Energy security and net zero secretary Grant Shapps has said he wants the government wanted to “power Britain from Britain” as he announced a new plan to increase the UK’s energy security and net zero drive.

Mr Shapps is today publishing a package of measures designed to make the nation’s energy supply more resilient in an environmental blitz dubbed “Green Day”. 

The measures are viewed in government as an important step in the path to hitting the target of net zero emissions by 2050.

It comes after Rishi Sunak rejigged his government to create the department for energy security and net zero (DESNZ) in February this year.

Mr Shapps told GB News: “The measures today, about 1,000 pages of different measures, all to do with our energy security because we have been hauled over the coals by Putin’s war in Ukraine, it has hit us all hard, the Government has ended up paying around half of the typical energy bill this winter.

“The plan today is to power Britain from Britain and all the different measures that we are going to take to make sure that that can happen in the future”.

The changes include overhauling planning rules to speed up the building of new offshore wind turbines and solar panels, £20bn investment in carbon capture and new projects, and the encouragement of households to ditch natural gas boilers in favour of electric-powered heat pumps.

There are further plans for new green hydrogen production projects, which feature prominently alongside the establishment of Great British Nuclear. The government is also pointing to efforts to cut household bills — including a scheme offering £5,000 grants towards heat pump insulation and extending the scheme to 2028.

And as a result of announcements made today on “Green Day”, £380m will go towards improving the charging infrastructure for electric cars.

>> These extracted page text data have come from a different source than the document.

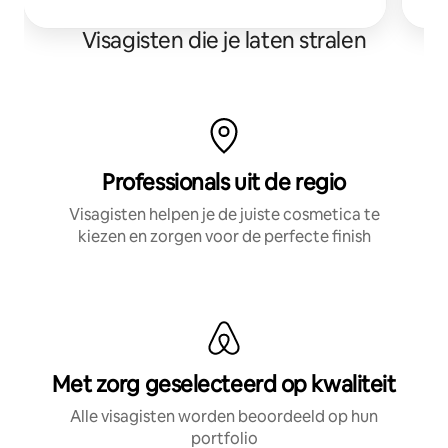
Visagisten die je laten stralen
Professionals uit de regio
Visagisten helpen je de juiste cosmetica te
kiezen en zorgen voor de perfecte finish
Met zorg geselecteerd op kwaliteit
Alle visagisten worden beoordeeld op hun
portfolio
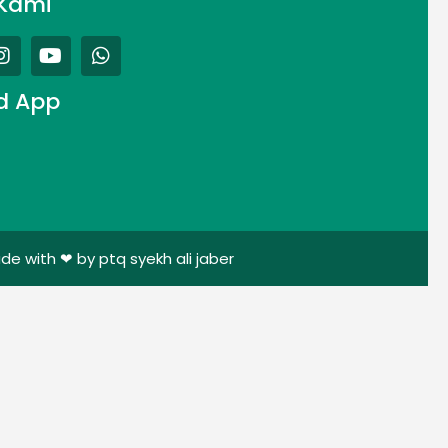
Kami
d App
de with ❤ by ptq syekh ali jaber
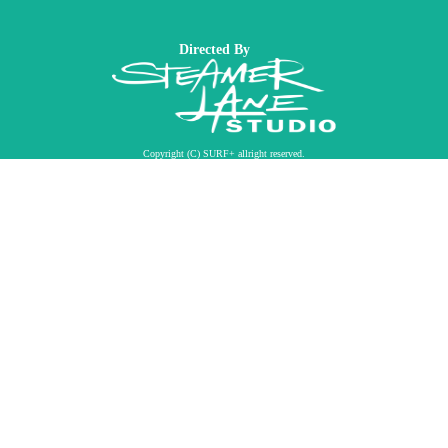
Directed By
Copyright (C) SURF+ allright reserved.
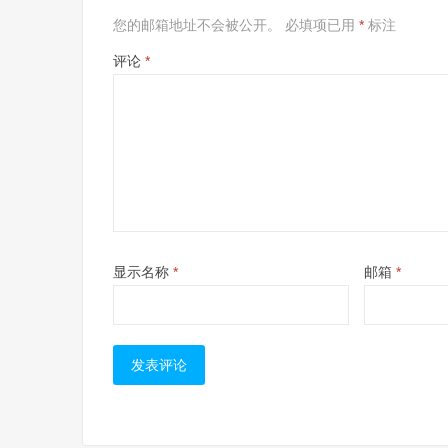
您的邮箱地址不会被公开。
必填项已用
*
标注
评论
*
显示名称
*
邮箱
*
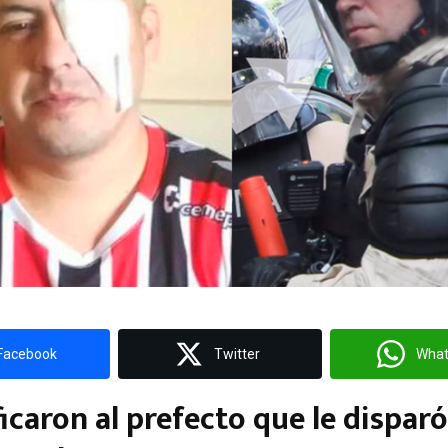
Facebook
Twitter
Wha
ficaron al prefecto que le disparó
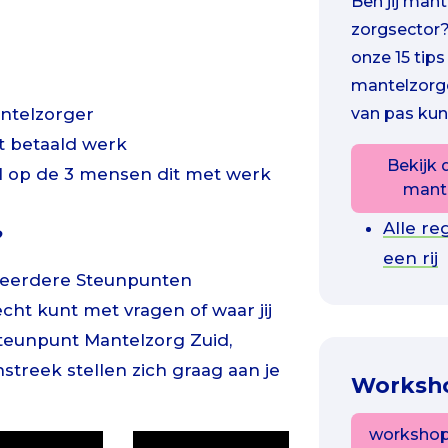
Ben jij mant
zorgsector
onze 15 tips
mantelzorg
antelzorger
van pas ku
t betaald werk
Bekijk 
1 op de 3 mensen dit met werk
mant
Alle re
?
een rij
 meerdere Steunpunten
echt kunt met vragen of waar jij
teunpunt Mantelzorg Zuid,
streek stellen zich graag aan je
Worksh
workshop:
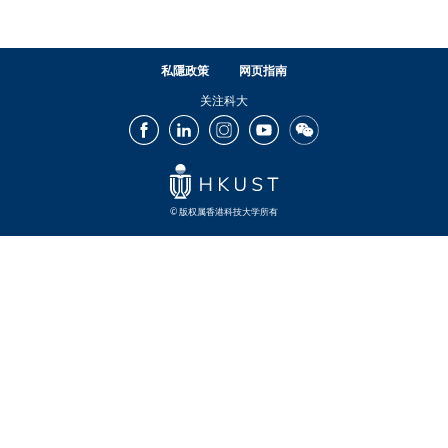
私隱政策
网页指南
关注科大
Facebook
LinkedIn
Instagram
Youtube
Wechat
© 版权属香港科技大学所有
Footer
Footer
Footer
Footer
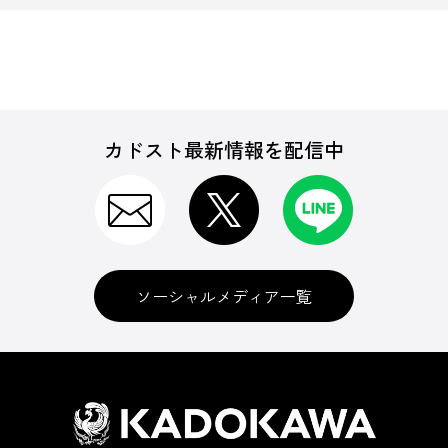
カドスト最新情報を配信中
ソーシャルメディア一覧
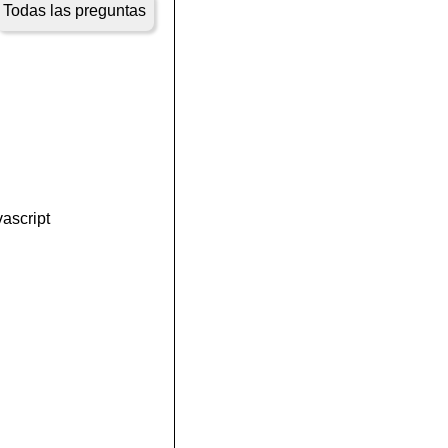
Todas las preguntas
ascript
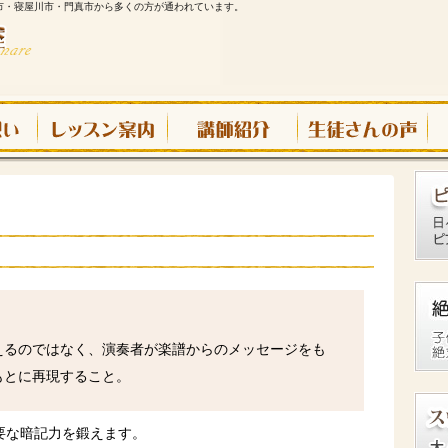
市・寝屋川市・門真市から多くの方が通われています。
えるのではなく、演奏者が楽譜からのメッセージをも
もとに再現すること。
要な暗記力を鍛えます。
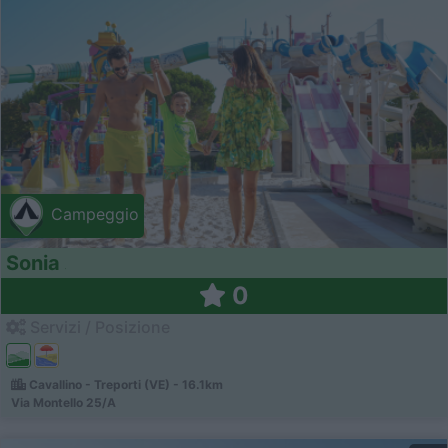
Campeggio
Sonia
0
Servizi / Posizione
Cavallino - Treporti (VE) - 16.1km
Via Montello 25/A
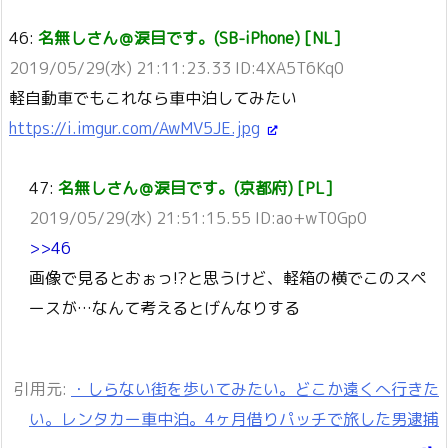
46:
名無しさん＠涙目です。(SB-iPhone) [NL]
2019/05/29(水) 21:11:23.33 ID:4XA5T6Kq0
軽自動車でもこれなら車中泊してみたい
https://i.imgur.com/AwMV5JE.jpg
47:
名無しさん＠涙目です。(京都府) [PL]
2019/05/29(水) 21:51:15.55 ID:ao+wT0Gp0
>>46
画像で見るとおぉっ!?と思うけど、軽箱の横でこのスペ
ースが…なんて考えるとげんなりする
引用元:
・しらない街を歩いてみたい。どこか遠くへ行きた
い。レンタカー車中泊。4ヶ月借りパッチで旅した男逮捕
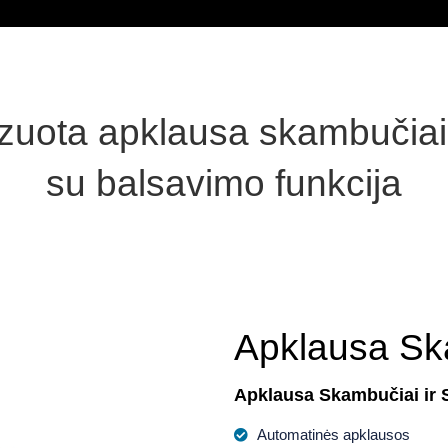
zuota apklausa skambučia
su balsavimo funkcija
Apklausa Sk
Apklausa Skambučiai ir
Automatinės apklausos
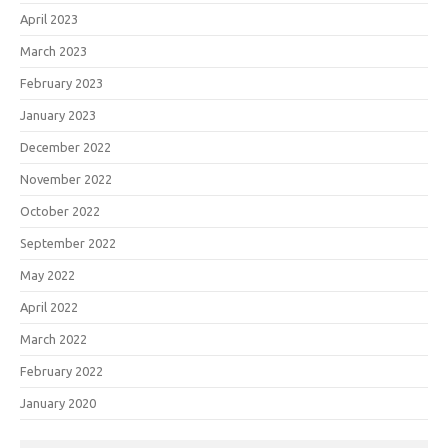
April 2023
March 2023
February 2023
January 2023
December 2022
November 2022
October 2022
September 2022
May 2022
April 2022
March 2022
February 2022
January 2020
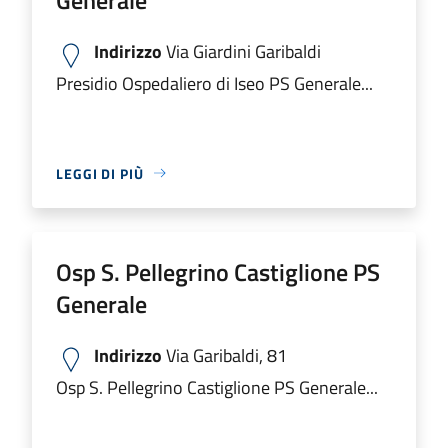
Indirizzo
Via Giardini Garibaldi
Presidio Ospedaliero di Iseo PS Generale...
LEGGI DI PIÙ
Osp S. Pellegrino Castiglione PS
Generale
Indirizzo
Via Garibaldi, 81
Osp S. Pellegrino Castiglione PS Generale...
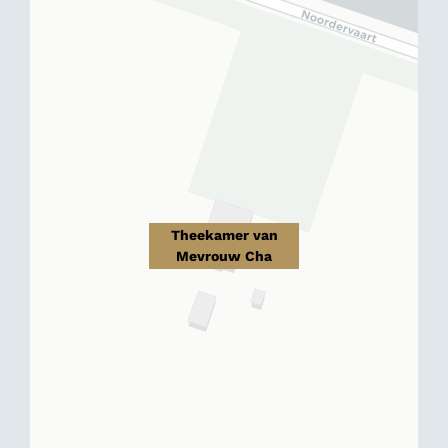
Theekamer van
Mevrouw Cha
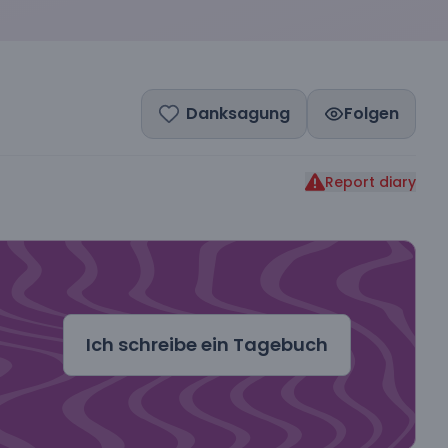
Danksagung
Folgen
Report diary
dal
Ich schreibe ein Tagebuch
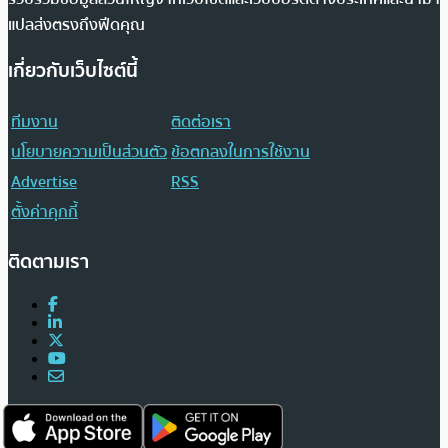
แปลส่งตรงถึงฟีดคุณ
เกี่ยวกับเว็บไซต์นี้
ทีมงาน
ติดต่อเรา
นโยบายความเป็นส่วนตัว
ข้อตกลงในการใช้งาน
Advertise
RSS
ตั้งค่าคุกกี้
ติดตามเรา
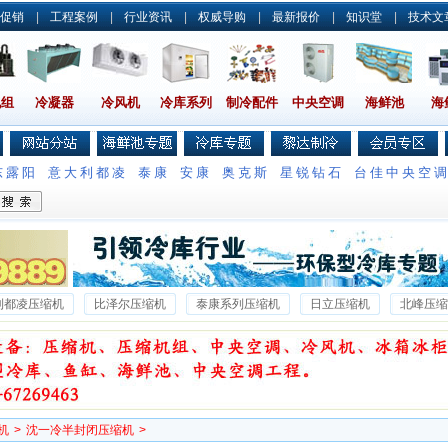
促销
|
工程案例
|
行业资讯
|
权威导购
|
最新报价
|
知识堂
|
技术文
机组
冷凝器
冷风机
冷库系列
制冷配件
中央空调
海鲜池
海
东露阳
意大利都凌
泰康
安康
奥克斯
星锐钻石
台佳中央空
利都凌压缩机
比泽尔压缩机
泰康系列压缩机
日立压缩机
北峰压缩
沃克压缩机
雪梅压缩机
雪鹰压缩机
博客压缩机
博莱特压缩机
机
>
沈一冷半封闭压缩机
>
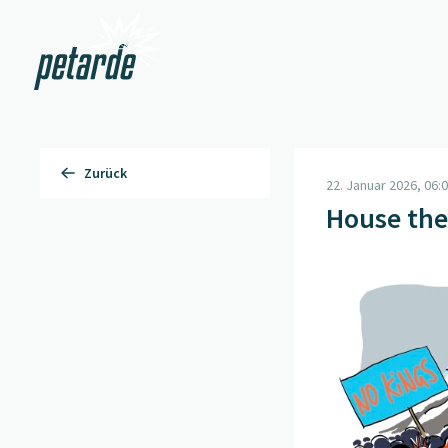
Zur Startseite
Zurück
22. Januar 2026, 06:
House the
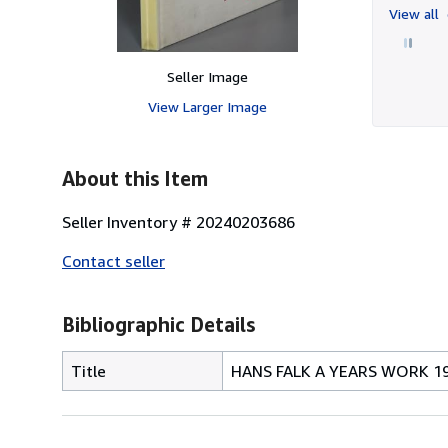
View all
Seller Image
View Larger Image
About this Item
Seller Inventory # 20240203686
Contact seller
Bibliographic Details
Title
HANS FALK A YEARS WORK 19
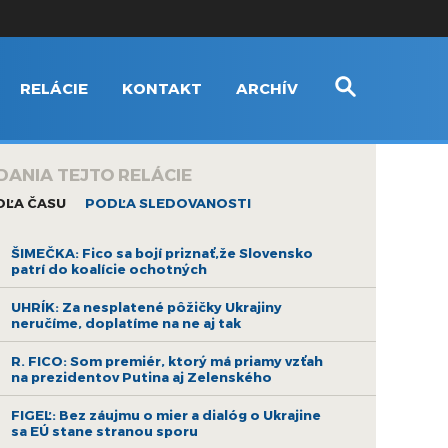
RELÁCIE
KONTAKT
ARCHÍV
DANIA TEJTO RELÁCIE
DĽA ČASU
PODĽA SLEDOVANOSTI
ŠIMEČKA: Fico sa bojí priznať,že Slovensko
patrí do koalície ochotných
UHRÍK: Za nesplatené pôžičky Ukrajiny
neručíme, doplatíme na ne aj tak
R. FICO: Som premiér, ktorý má priamy vzťah
na prezidentov Putina aj Zelenského
FIGEĽ: Bez záujmu o mier a dialóg o Ukrajine
sa EÚ stane stranou sporu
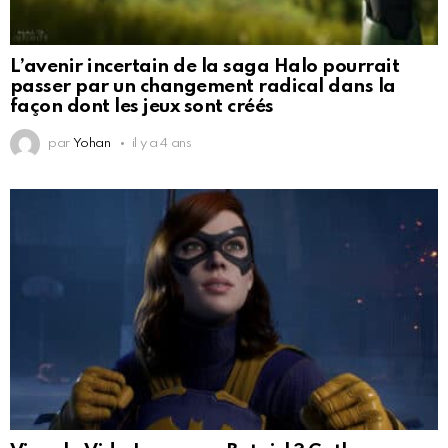
L’avenir incertain de la saga Halo pourrait
passer par un changement radical dans la
façon dont les jeux sont créés
par
Yohan
il y a 4 ans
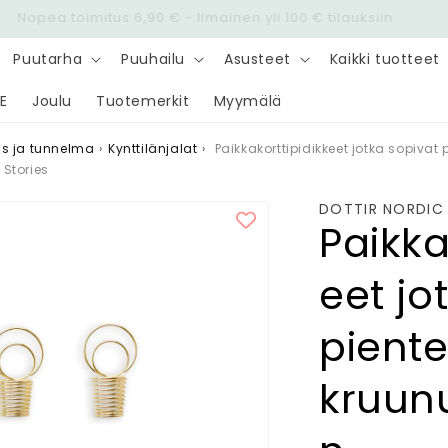
Nopea toimitus 6,90 € - Ilmainen yli 100 € tilauksiin
Puutarha
Puuhailu
Asusteet
Kaikki tuotteet
E
Joulu
Tuotemerkit
Myymälä
us ja tunnelma
›
Kynttilänjalat
›
Paikkakorttipidikkeet jotka sopivat
 Stories
DOTTIR NORDIC
Paikka
eet jo
pient
kruunu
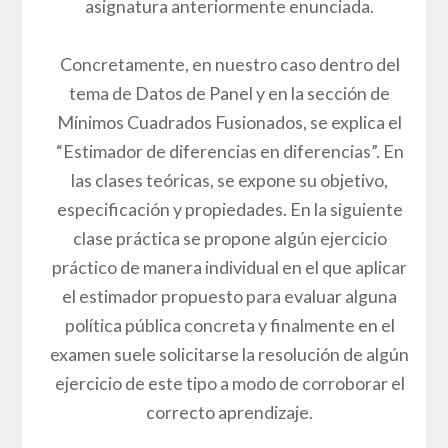
asignatura anteriormente enunciada.
Concretamente, en nuestro caso dentro del
tema de Datos de Panel y en la sección de
Mínimos Cuadrados Fusionados, se explica el
“Estimador de diferencias en diferencias”. En
las clases teóricas, se expone su objetivo,
especificación y propiedades. En la siguiente
clase práctica se propone algún ejercicio
práctico de manera individual en el que aplicar
el estimador propuesto para evaluar alguna
política pública concreta y finalmente en el
examen suele solicitarse la resolución de algún
ejercicio de este tipo a modo de corroborar el
correcto aprendizaje.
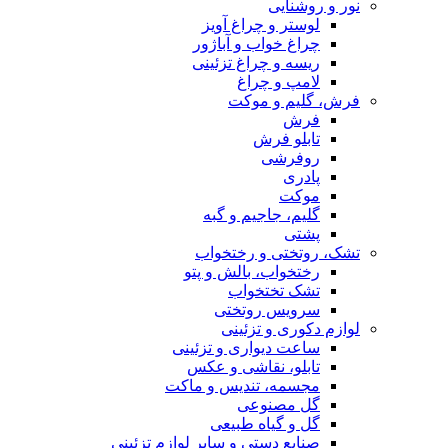
نور و روشنایی
لوستر و چراغ آویز
چراغ خواب و آباژور
ریسه و چراغ تزئینی
لامپ و چراغ
فرش، گلیم و موکت
فرش
تابلو فرش
روفرشی
پادری
موکت
گلیم، جاجیم و گبه
پشتی
تشک، روتختی و رختخواب
رختخواب، بالش و پتو
تشک تختخواب
سرویس روتختی
لوازم دکوری و تزئینی
ساعت دیواری و تزئینی
تابلو، نقاشی و عکس
مجسمه، تندیس و ماکت
گل مصنوعی
گل و گیاه طبیعی
صنایع دستی و سایر لوازم تزئینی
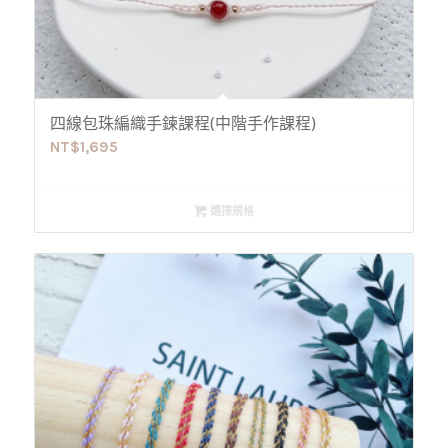
四線包珠編織手鍊課程(中階手作課程)
NT$
1,695
選擇規格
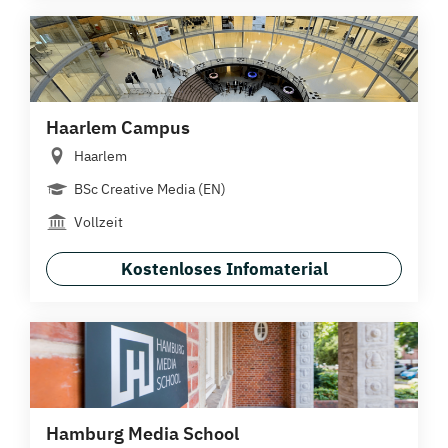
Haarlem Campus
Haarlem
BSc Creative Media (EN)
Vollzeit
Kostenloses Infomaterial
Hamburg Media School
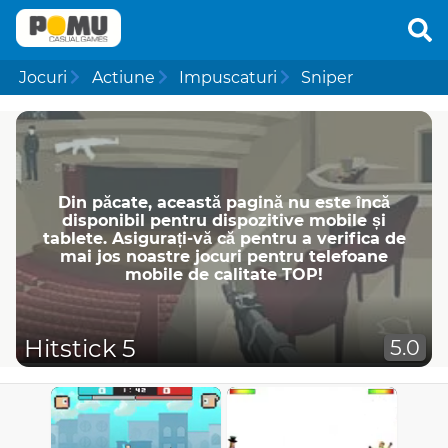
Jocuri
Actiune
Impuscaturi
Sniper
Din păcate, această pagină nu este încă
disponibil pentru dispozitive mobile și
tablete. Asigurați-vă că pentru a verifica de
mai jos noastre jocuri pentru telefoane
mobile de calitate TOP!
Hitstick 5
5.0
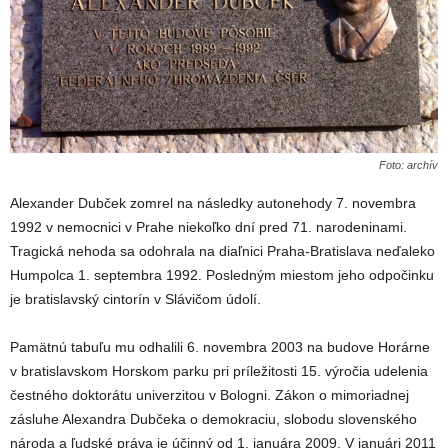
Foto: archív
Alexander Dubček zomrel na následky autonehody 7. novembra
1992 v nemocnici v Prahe niekoľko dní pred 71. narodeninami.
Tragická nehoda sa odohrala na diaľnici Praha-Bratislava neďaleko
Humpolca 1. septembra 1992. Posledným miestom jeho odpočinku
je bratislavský cintorín v Slávičom údolí.
Pamätnú tabuľu mu odhalili 6. novembra 2003 na budove Horárne
v bratislavskom Horskom parku pri príležitosti 15. výročia udelenia
čestného doktorátu univerzitou v Bologni. Zákon o mimoriadnej
zásluhe Alexandra Dubčeka o demokraciu, slobodu slovenského
národa a ľudské práva je účinný od 1. januára 2009. V januári 2011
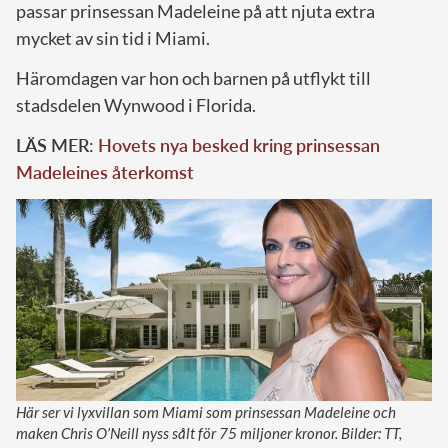
passar prinsessan Madeleine på att njuta extra
mycket av sin tid i Miami.
Häromdagen var hon och barnen på utflykt till
stadsdelen Wynwood i Florida.
LÄS MER:
Hovets nya besked kring prinsessan
Madeleines återkomst
Här ser vi lyxvillan som Miami som prinsessan Madeleine och
maken Chris O’Neill nyss sålt för 75 miljoner kronor. Bilder: TT,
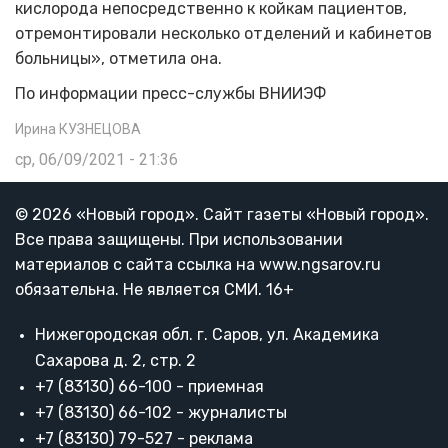
кислорода непосредственно к койкам пациентов,
отремонтировали несколько отделений и кабинетов
больницы», отметила она.
По информации пресс-службы ВНИИЭФ
Ирина КУЗНЕЦОВА
ср, 06/09/2021 - 21:36
© 2026 «Новый город». Cайт газеты «Новый город».
Все права защищены. При использовании
материалов с сайта ссылка на www.ngsarov.ru
обязательна. Не является СМИ. 16+
Нижегородская обл. г. Саров, ул. Академика
Сахарова д. 2, стр. 2
+7 (83130) 66-100 - приемная
+7 (83130) 66-102 - журналисты
+7 (83130) 79-527 - реклама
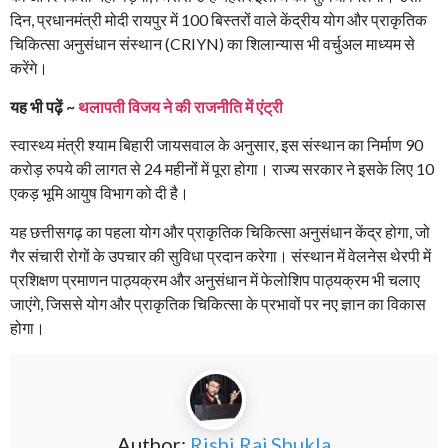
दिन, प्रधानमंत्री मोदी रायपुर में 100 बिस्तरों वाले केंद्रीय योग और प्राकृतिक
चिकित्सा अनुसंधान संस्थान (CRIYN) का शिलान्यास भी वर्चुअल माध्यम से
करेंगे।
यह भी पढ़ें ~
थलापती विजय ने की राजनीति में एंट्री
स्वास्थ्य मंत्री श्याम बिहारी जायसवाल के अनुसार, इस संस्थान का निर्माण 90
करोड़ रुपये की लागत से 24 महीनों में पूरा होगा। राज्य सरकार ने इसके लिए 10
एकड़ भूमि आयुष विभाग को दी है।
यह छत्तीसगढ़ का पहला योग और प्राकृतिक चिकित्सा अनुसंधान केंद्र होगा, जो
गैर संचारी रोगों के उपचार की सुविधा प्रदान करेगा। संस्थान में वेलनेस थेरपी में
प्रशिक्षण प्रमाणन पाठ्यक्रम और अनुसंधान में फेलोशिप पाठ्यक्रम भी चलाए
जाएंगे, जिससे योग और प्राकृतिक चिकित्सा के प्रभावों पर नए ज्ञान का विकास
होगा।
Author:
Rishi Raj Shukla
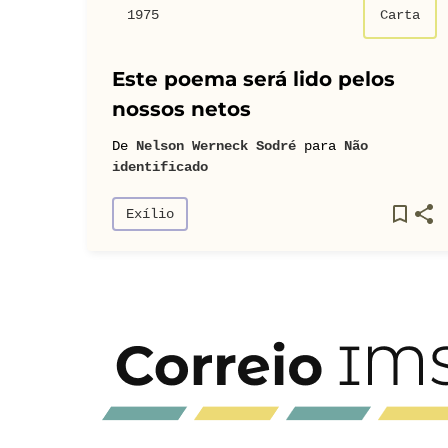
1975
Carta
Este poema será lido pelos
nossos netos
De
Nelson Werneck Sodré
para
Não
identificado
Exílio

Under the Government’s new plans, households will also be penalised if they do not switch away from gas. Ministers are planning changes to subsidy rules to make gas relatively less attractive compared to electricity in an attempt to hasten the end of fossil fuels.

Asked what people with gas boilers should do now, Mr Shapps said: “Carry on using [your boilers] for the time being, probably check your flow control, make sure that the boiler is not pumping out heat that is not required, won’t make your home any warmer, but that is a sensible thing to do.

“And for the time being that is it. There are other options coming down the line including heat pumps and potentially things like us mixing hydrogen into your gas boiler as well which is not something you would have to do anything about, it would just happen behind the scenes”.

Ed Miliband, Labour’s shadow climate and net zero secretary, criticised the government’s new plans and labelled them a “weak and feeble groundhog day of  re-announcements”.

He told Sky News: “What was billed with huge hype as the government’s ‘green day’ turns out to be a weak and feeble groundhog day of re-announcements, reheated policy, and no new investment.

“This confirms once and for all that, after 13 years of failed energy policy, that Britain under the Conservatives will be stuck with higher energy bills, energy insecurity, lost jobs and climate delay.

“These announcements are most notable for their glaring omissions: no removal of the onshore wind ban which is costing families hundreds of pounds on bills, no new investment for energy efficiency which could cut bills and imports, no response to the Inflation Reduction Act which could help Britain win the global race for clean energy jobs.”